Tag Archives: desert
For those of you whose only interaction with sand dunes is watching movies like Lawrence of Arabia I can now testify that what I always thought were actors trying to look heat exhausted and parched, isn’t acting at all. It is simply humans trying to walk up small mountains of sand that do everything in their power to imitate the experience of walking up the down escalator. What looks like heat exhaustion and thirst experienced by those lost for days in the Sahara is just as easily thigh burning frustration that ramps up to miserable in less than two minutes.
Miserable is too strong of a word, I was being dramatic. Really the dunes are beautiful (not being dramatic) and my biggest regrets are that 1. we shared the experience with hoards of other tourists, and 2. We didn’t bring a snowboard or some other device with which we could slide down the dunes, rewarding ourselves with fun for the effort it takes to scale a sand dune.
While crowds can be a nuisance when looking for desolation, they can also provide entertainment in the middle of what would otherwise be solitude (boredom). We saw numerous photo shoots in progress, mostly of girls in formal dresses and guys in tuxedos, and we saw this guy. This guy and his eagle were brought in as a prop for one of said formal gown wearing women photo sessions… because a sparkly dress in the middle of Death Valley really needs an eagle to make it interesting.
There were some more adventurous than us who followed the trail down into the bottom of the bowl.
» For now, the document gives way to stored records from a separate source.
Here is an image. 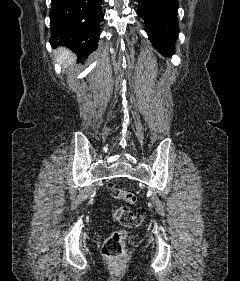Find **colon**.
Returning <instances> with one entry per match:
<instances>
[{
    "instance_id": "5ec220e1",
    "label": "colon",
    "mask_w": 240,
    "mask_h": 281,
    "mask_svg": "<svg viewBox=\"0 0 240 281\" xmlns=\"http://www.w3.org/2000/svg\"><path fill=\"white\" fill-rule=\"evenodd\" d=\"M108 187L116 200L123 201L128 204L114 209L113 217L121 222L125 227H138L144 219L145 210L143 208H138L137 210H132L130 208V205H134L137 202V196L132 192L116 187L112 183H110ZM127 236L128 231L125 228L111 233L103 244V255L108 260H117L122 258L124 255V245Z\"/></svg>"
}]
</instances>
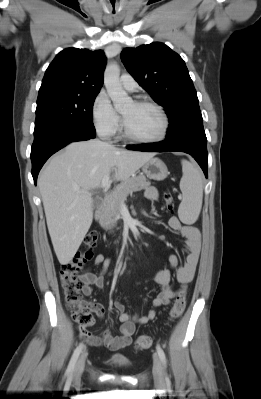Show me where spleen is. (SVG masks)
<instances>
[{"label": "spleen", "instance_id": "3e777b00", "mask_svg": "<svg viewBox=\"0 0 261 399\" xmlns=\"http://www.w3.org/2000/svg\"><path fill=\"white\" fill-rule=\"evenodd\" d=\"M183 176L180 181L182 202L178 216L185 224H193L198 219L203 199V176L201 171L189 161L182 160Z\"/></svg>", "mask_w": 261, "mask_h": 399}]
</instances>
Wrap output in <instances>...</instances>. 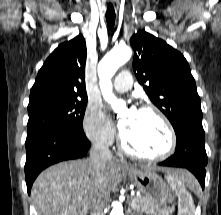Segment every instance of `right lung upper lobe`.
<instances>
[{
  "label": "right lung upper lobe",
  "instance_id": "right-lung-upper-lobe-1",
  "mask_svg": "<svg viewBox=\"0 0 221 215\" xmlns=\"http://www.w3.org/2000/svg\"><path fill=\"white\" fill-rule=\"evenodd\" d=\"M85 39L60 44L44 62L30 91L29 105L51 100L87 99Z\"/></svg>",
  "mask_w": 221,
  "mask_h": 215
}]
</instances>
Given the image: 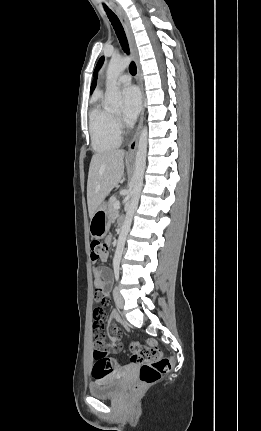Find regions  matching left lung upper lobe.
<instances>
[{
    "mask_svg": "<svg viewBox=\"0 0 261 431\" xmlns=\"http://www.w3.org/2000/svg\"><path fill=\"white\" fill-rule=\"evenodd\" d=\"M103 62H104V57H101V58L99 59L98 63H97V66H96V68H95L94 73H96V72L101 68V66H102Z\"/></svg>",
    "mask_w": 261,
    "mask_h": 431,
    "instance_id": "1",
    "label": "left lung upper lobe"
}]
</instances>
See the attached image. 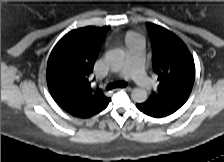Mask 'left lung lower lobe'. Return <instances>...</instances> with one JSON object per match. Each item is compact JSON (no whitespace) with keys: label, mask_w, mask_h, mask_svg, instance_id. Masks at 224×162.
<instances>
[{"label":"left lung lower lobe","mask_w":224,"mask_h":162,"mask_svg":"<svg viewBox=\"0 0 224 162\" xmlns=\"http://www.w3.org/2000/svg\"><path fill=\"white\" fill-rule=\"evenodd\" d=\"M137 108L142 111L143 113L152 116V117H164L167 115H170L174 113L176 110L173 109H167V108H153V107H147L143 104H137Z\"/></svg>","instance_id":"1"}]
</instances>
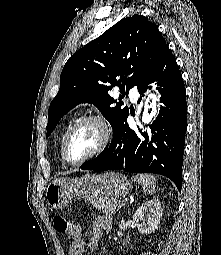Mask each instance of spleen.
I'll list each match as a JSON object with an SVG mask.
<instances>
[{"mask_svg":"<svg viewBox=\"0 0 221 255\" xmlns=\"http://www.w3.org/2000/svg\"><path fill=\"white\" fill-rule=\"evenodd\" d=\"M133 181L138 182L147 194H152L156 187V178L151 174L135 175L131 178Z\"/></svg>","mask_w":221,"mask_h":255,"instance_id":"obj_1","label":"spleen"}]
</instances>
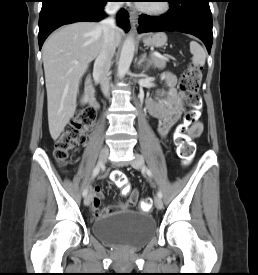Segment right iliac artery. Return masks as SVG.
<instances>
[{
  "mask_svg": "<svg viewBox=\"0 0 258 275\" xmlns=\"http://www.w3.org/2000/svg\"><path fill=\"white\" fill-rule=\"evenodd\" d=\"M102 167H103V163H102V162H99V163L97 164V166H96V167L94 168V170H93L92 178L96 177V176L99 174V172H100V170H101ZM87 193H88V190H87V188H86V189H84V191H83V193H82L83 197H86V196H87Z\"/></svg>",
  "mask_w": 258,
  "mask_h": 275,
  "instance_id": "right-iliac-artery-1",
  "label": "right iliac artery"
}]
</instances>
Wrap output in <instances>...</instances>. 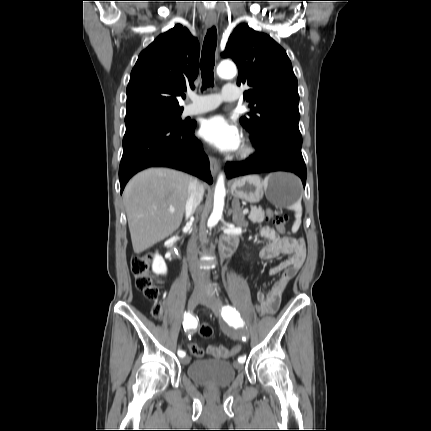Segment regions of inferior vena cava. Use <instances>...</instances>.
I'll list each match as a JSON object with an SVG mask.
<instances>
[{"label": "inferior vena cava", "instance_id": "obj_1", "mask_svg": "<svg viewBox=\"0 0 431 431\" xmlns=\"http://www.w3.org/2000/svg\"><path fill=\"white\" fill-rule=\"evenodd\" d=\"M204 188L201 183L197 179H190L188 185V198L185 205L186 218H189L194 214L196 208L199 206L200 202L203 199ZM188 255L191 259H195L198 254L196 239L192 238L187 247ZM192 278L195 283V289L201 290V284L204 280L203 273L192 267L191 268Z\"/></svg>", "mask_w": 431, "mask_h": 431}]
</instances>
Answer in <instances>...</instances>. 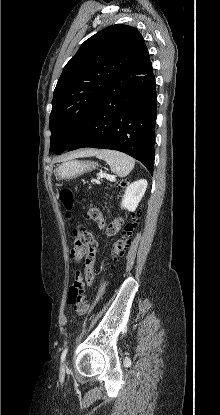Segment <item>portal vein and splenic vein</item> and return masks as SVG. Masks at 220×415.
<instances>
[{
    "label": "portal vein and splenic vein",
    "mask_w": 220,
    "mask_h": 415,
    "mask_svg": "<svg viewBox=\"0 0 220 415\" xmlns=\"http://www.w3.org/2000/svg\"><path fill=\"white\" fill-rule=\"evenodd\" d=\"M100 178L114 179V176L102 173V174H100Z\"/></svg>",
    "instance_id": "portal-vein-and-splenic-vein-1"
}]
</instances>
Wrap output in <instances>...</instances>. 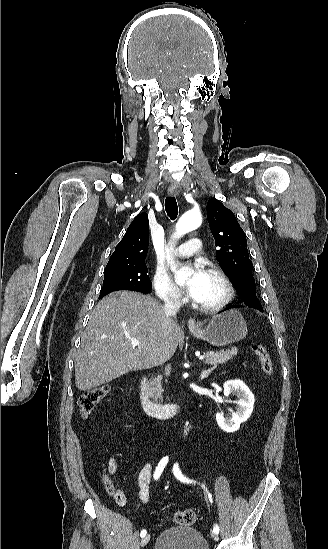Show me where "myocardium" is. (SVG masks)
Segmentation results:
<instances>
[{
    "mask_svg": "<svg viewBox=\"0 0 328 549\" xmlns=\"http://www.w3.org/2000/svg\"><path fill=\"white\" fill-rule=\"evenodd\" d=\"M196 264L200 266H207L210 268L206 272L216 275L221 280L224 286V293L218 301L212 304H202L194 301L195 307L199 311L206 314H216L224 311L228 307V304L230 303L234 295V286L231 279L225 273L223 267L217 262L211 260H200L197 261Z\"/></svg>",
    "mask_w": 328,
    "mask_h": 549,
    "instance_id": "myocardium-1",
    "label": "myocardium"
}]
</instances>
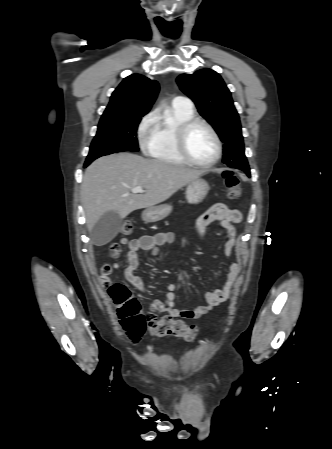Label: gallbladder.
<instances>
[{
    "mask_svg": "<svg viewBox=\"0 0 332 449\" xmlns=\"http://www.w3.org/2000/svg\"><path fill=\"white\" fill-rule=\"evenodd\" d=\"M122 218L117 212L104 213L93 226L90 237L97 246H102L115 238L120 230Z\"/></svg>",
    "mask_w": 332,
    "mask_h": 449,
    "instance_id": "bac80fb5",
    "label": "gallbladder"
}]
</instances>
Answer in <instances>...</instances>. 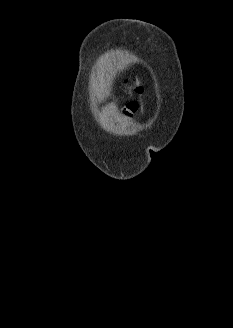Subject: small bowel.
Masks as SVG:
<instances>
[{
	"label": "small bowel",
	"instance_id": "small-bowel-1",
	"mask_svg": "<svg viewBox=\"0 0 233 328\" xmlns=\"http://www.w3.org/2000/svg\"><path fill=\"white\" fill-rule=\"evenodd\" d=\"M139 103L137 101L130 102L126 105L124 109V116L129 119L131 118L134 113L138 110Z\"/></svg>",
	"mask_w": 233,
	"mask_h": 328
}]
</instances>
Looking at them work their way down the trail it looked not so much adventurous than strenuous. Teddy and his principles to live by would have been so disappointed with us. We were perfectly comfortable with that.
It looked like the sort of fools errand that is easy in the beginning but then bites you hard with regret in the end. We chose to enjoy the vista without eventually resenting it.
In such a place and time one’s choice in company really matters. We were well matched. We both appreciated our surroundings, content to talk or not, to walk or not, and preferring being here deciding whether or not to do less, than being at home on the couching having decided to do nothing.
I love design and style. I love the clean lines and angles of mid century modernism, but I now have a greater appreciation of how hard mid mod is to pull off without looking like an outdated gas station.
I think maybe it is because this particular aesthetic only works if the clean lines are accentuating other stuff that is equally cool. You have to go all in. Otherwise those clean lines just look like half baked, half finished, cheap construction.
I learned all of this while growing up in 1980’s suburbia but I realized it in Palm Springs.
So the above is the Edris house built in 1954. I like it. Well done Mr. Architect. I drove past it but did not go inside as someone lives there and they don’t know how awesome I am and consequentially did not invite me into their living room. A loss on both our parts.
I have no idea who owns this house, when it was built, or anything other than that the triangular roof stretching down to the ground, coupled with the straight horizontal wings works for me. It also makes me dislike the standard mailbox standing at the curb. Come on mailbox, your address is THAT and all you got is this? Disappointing.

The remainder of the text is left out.